There are many reasons people wish to stop drinking alcohol. They can range from financial reasons to social reasons to health reasons, such as a pregnancy. For some people, giving up alcohol is as simple as that - they make a decision and they stop immediately. However, for many it is not that simple and an action plan needs to be put into place.
Casual or Social Drinkers
If your social drinking is getting in the way of your life, there are several strategies you can use to stop.
Keep a Diary
In this diary, note the time of day, where you are, who you are with and how you are feeling on each drinking occasion. Do you notice any commonalities, such as being alone, being stressed, or being with a certain group of friends? Try to determine what triggers you to consume alcohol. The National Institutes of Health cites this as an important first step.
Replace Old Habits
Once you've determined what your triggers are, come up with a new way to deal with them. Author Charles Duhigg spoke with NPR about how important this is to stopping drinking. With your mind focused elsewhere, it's likely the feeling will subside.
- If you drink when you are stressed, go for a walk instead when you feel the urge.
- If you drink when you're lonely, call a friend instead or attend a support group meeting.
- If your drinking is triggered by spending time with a certain group of friends, try to steer them toward other activities. If this is impossible, you may have to find a new group to spend time with.
Remove Temptations
If you walk past the liquor store every day on the way home from work, change your route. Get rid of all of the alcohol in your home. Either pour it out or give it to someone.
Share Your Goal
According to the University of Wisconsin Medical Center, it's paramount to tell others you trust that you are trying to eliminate drinking from your lifestyle. That way they can hold you accountable. It's likely some, instead, will minimize your efforts -- especially if they want you to continue drinking with them. These are not people you need in your support network right now. You can even tell them that.
Reinforce Your Goal
When you're feeling weak, remember the reasons why you want to stop drinking. Write them down and look at them every day, or even every hour, if you need to.
Chronic Drinkers
If you are a chronic drinker, it's likely your body has developed a physical dependence on alcohol. This is usually exhibited through increased tolerance and physical cravings for alcohol. It may be harder for you to stop drinking because of physical withdrawal symptoms.

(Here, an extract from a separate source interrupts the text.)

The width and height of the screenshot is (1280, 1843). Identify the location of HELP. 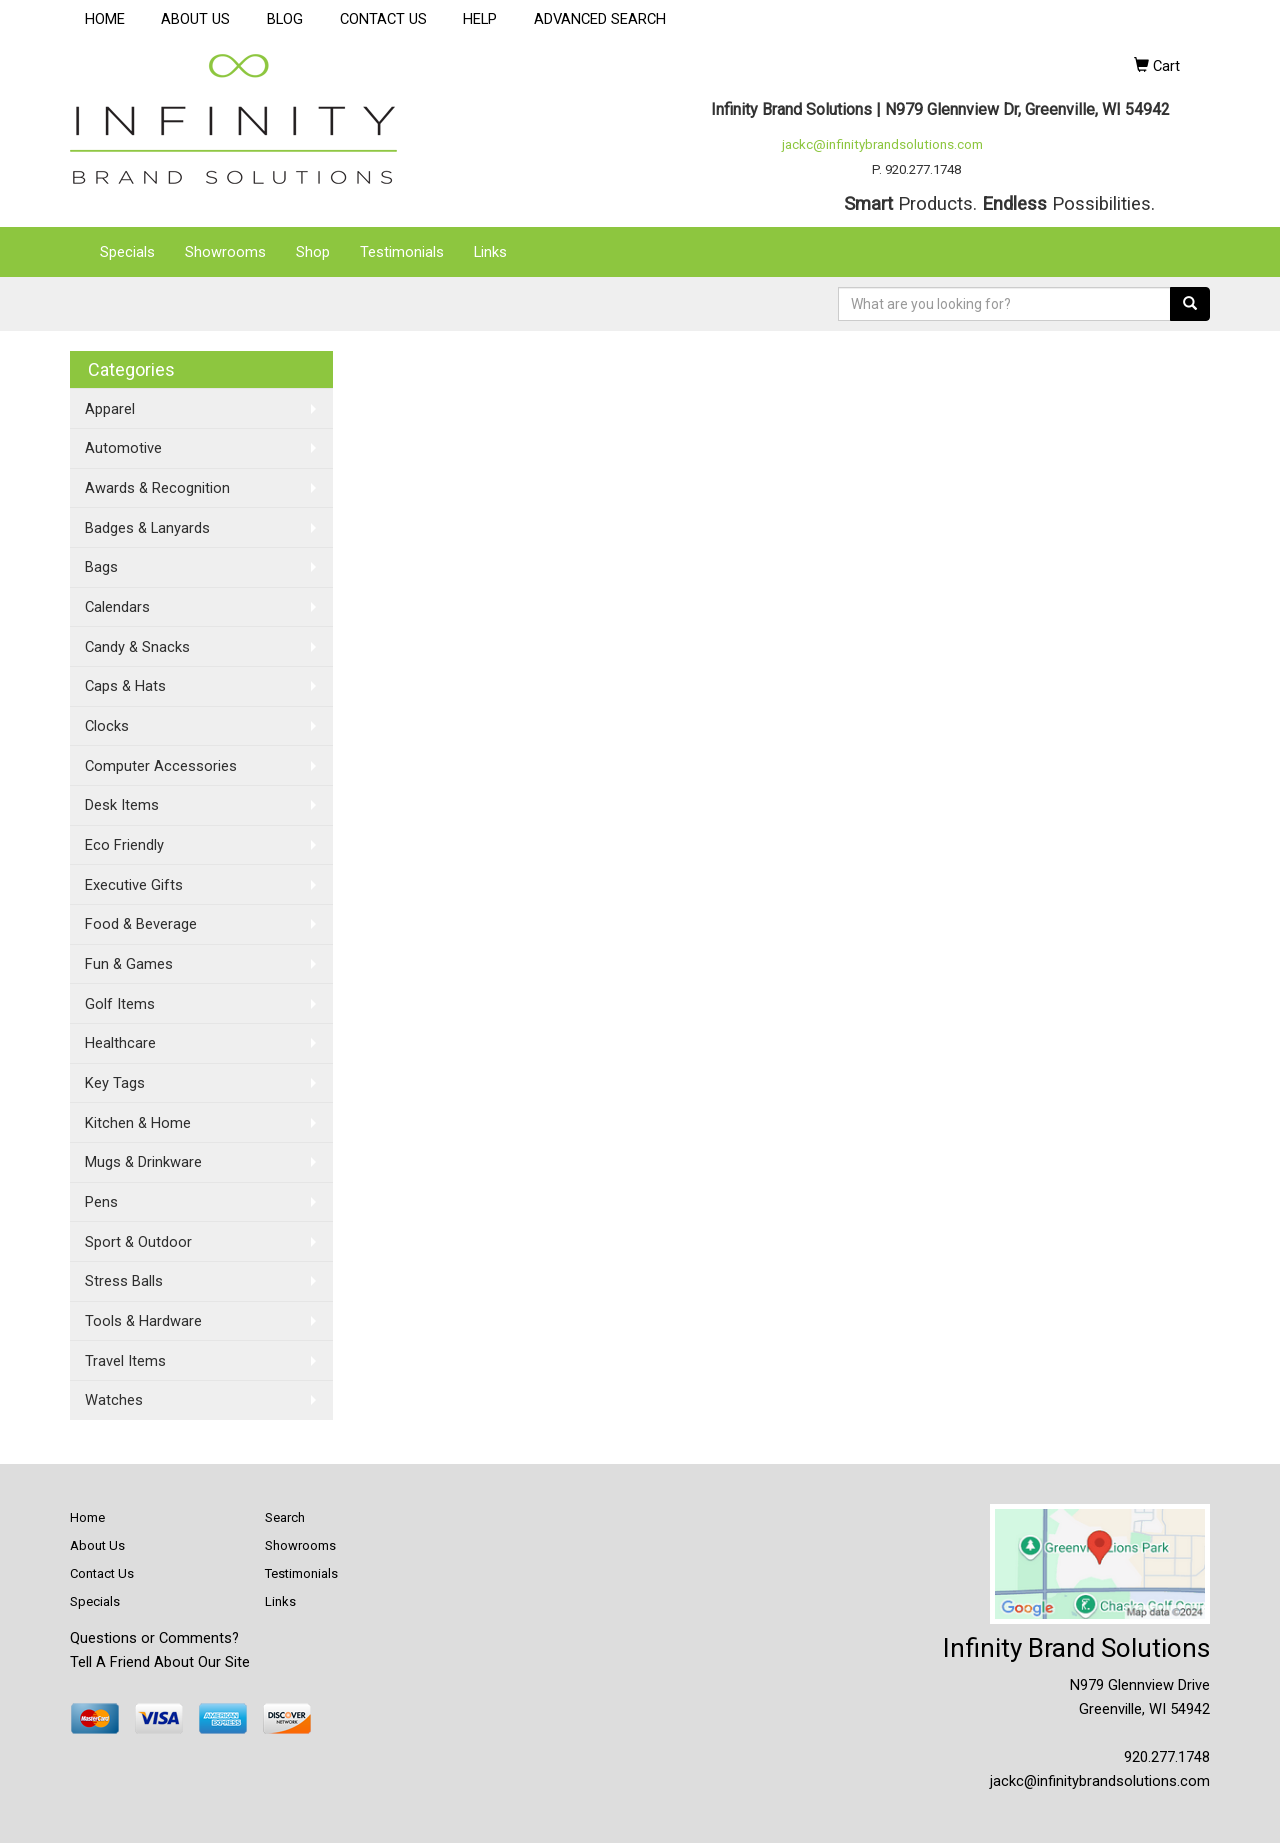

This is not a reason to give up hope and just keep drinking, though. Millions of chronic drinkers have successfully given up alcohol. However, you need to make a solid plan for your detox and recovery.
Seek Support
Making the decision to stop drinking is a huge step for a chronic drinker. It's much easier to move forward with people to help you through the process. A friend or family member can serve as this support -- as long as they are not in an addiction themselves. If you do not have a suitable support person, find a support group. Don't be afraid to reach out. Support groups exist just for this reason.
Know What to Expect
Common symptoms of withdrawal include hand tremors, rapid pulse, sweating, nausea, and insomnia. Most chronic drinkers will experience one or more of these. Withdrawal tends to be worst during the first three weeks but will gradually improve during this time, in most cases. Depression and/or anxiety are also common.
Get Medical Attention as Needed
A small minority of chronic drinkers - between five and 15 percent according to William Cohen, author of Uppers, Downers and All-Arounders - will experience more severe withdrawal symptoms, such as hallucinations, seizures and psychomotor agitation. These individuals need medical attention to safely and successfully detox. Don't be afraid to call 911 if your symptoms start to escalate. Your life could depend on it.
Examine Your Motives
Once you are able to stop drinking, it's important to explore why you drank both to prevent relapse and to increase your quality of life. There are many approaches you can take, such as reading self-help books, working individually with an addictions counselor, going to mental health therapy, attending a treatment program or attending support group meetings. There is no one-size-fits-all solution. It's a trial and error process to see what works best for you.
Keep Your Head Up
Giving up alcohol often requires a complete lifestyle change. It may be the hardest thing you've ever done. Just remember that it has long-term benefits for both your physical and mental health and can have a positive impact on many areas of your life.